An exact copy of the records below is needed, with every picture left out.

● **Transcribed page contents**:
■ ■ ■
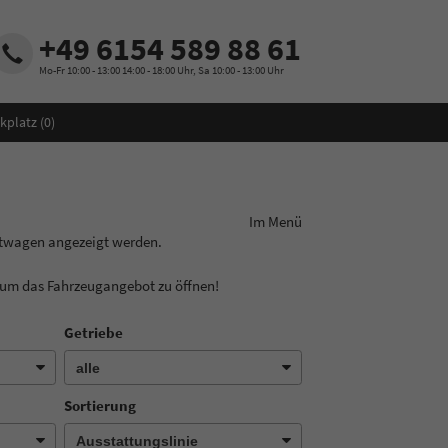
+49 6154 589 88 61
Mo-Fr 10:00 - 13:00 14:00 - 18:00 Uhr, Sa 10:00 - 13:00 Uhr
kplatz (
0
)
ungslinie aus! Im Menü
htwagen angezeigt werden.
, um das Fahrzeugangebot zu öffnen!
Getriebe
Sortierung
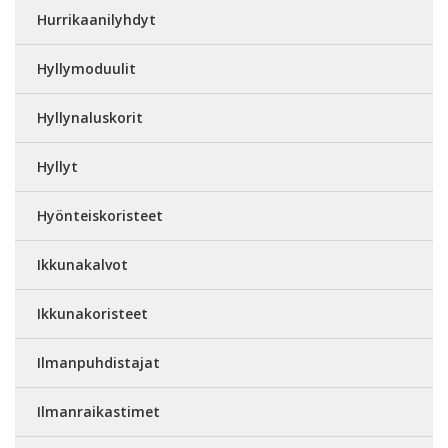
Hurrikaanilyhdyt
Hyllymoduulit
Hyllynaluskorit
Hyllyt
Hyönteiskoristeet
Ikkunakalvot
Ikkunakoristeet
Ilmanpuhdistajat
Ilmanraikastimet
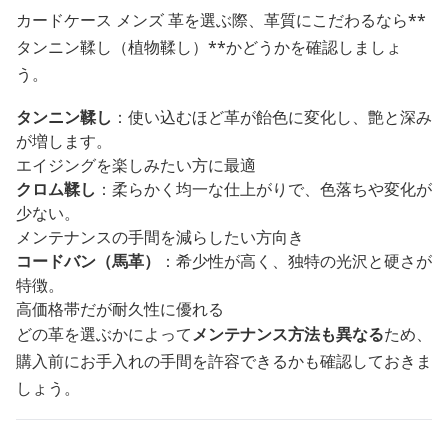
カードケース メンズ 革を選ぶ際、革質にこだわるなら**
タンニン鞣し（植物鞣し）**かどうかを確認しましょ
う。
タンニン鞣し
：使い込むほど革が飴色に変化し、艶と深み
が増します。
エイジングを楽しみたい方に最適
クロム鞣し
：柔らかく均一な仕上がりで、色落ちや変化が
少ない。
メンテナンスの手間を減らしたい方向き
コードバン（馬革）
：希少性が高く、独特の光沢と硬さが
特徴。
高価格帯だが耐久性に優れる
どの革を選ぶかによって
メンテナンス方法も異なる
ため、
購入前にお手入れの手間を許容できるかも確認しておきま
しょう。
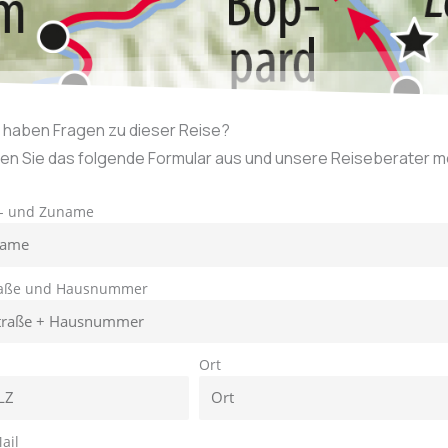
e haben Fragen zu dieser Reise?
len Sie das folgende Formular aus und unsere Reiseberater mel
r- und Zuname
raße und Hausnummer
Z
Ort
ail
■ ■ ■
● **YOUR RESPONSE**:
+49 6154 589 88 61
Mo-Fr 10:00 - 13:00 14:00 - 18:00 Uhr, Sa 10:00 - 13:00 Uhr
kplatz (
0
)
ungslinie aus! Im Menü
htwagen angezeigt werden.
, um das Fahrzeugangebot zu öffnen!
Getriebe
Sortierung
Hurrikaanilyhdyt
Hyllymoduulit
Hyllynaluskorit
Hyllyt
Hyönteiskoristeet
Ikkunakalvot
Ikkunakoristeet
Ilmanpuhdistajat
Ilmanraikastimet
カードケース メンズ 革を選ぶ際、革質にこだわるなら**
タンニン鞣し（植物鞣し）**かどうかを確認しましょ
う。
タンニン鞣し
：使い込むほど革が飴色に変化し、艶と深み
が増します。
エイジングを楽しみたい方に最適
クロム鞣し
：柔らかく均一な仕上がりで、色落ちや変化が
少ない。
メンテナンスの手間を減らしたい方向き
コードバン（馬革）
：希少性が高く、独特の光沢と硬さが
特徴。
高価格帯だが耐久性に優れる
どの革を選ぶかによって
メンテナンス方法も異なる
ため、
購入前にお手入れの手間を許容できるかも確認しておきま
しょう。
e haben Fragen zu dieser Reise?
len Sie das folgende Formular aus und unsere Reiseberater mel
r- und Zuname
raße und Hausnummer
Z
Ort
ail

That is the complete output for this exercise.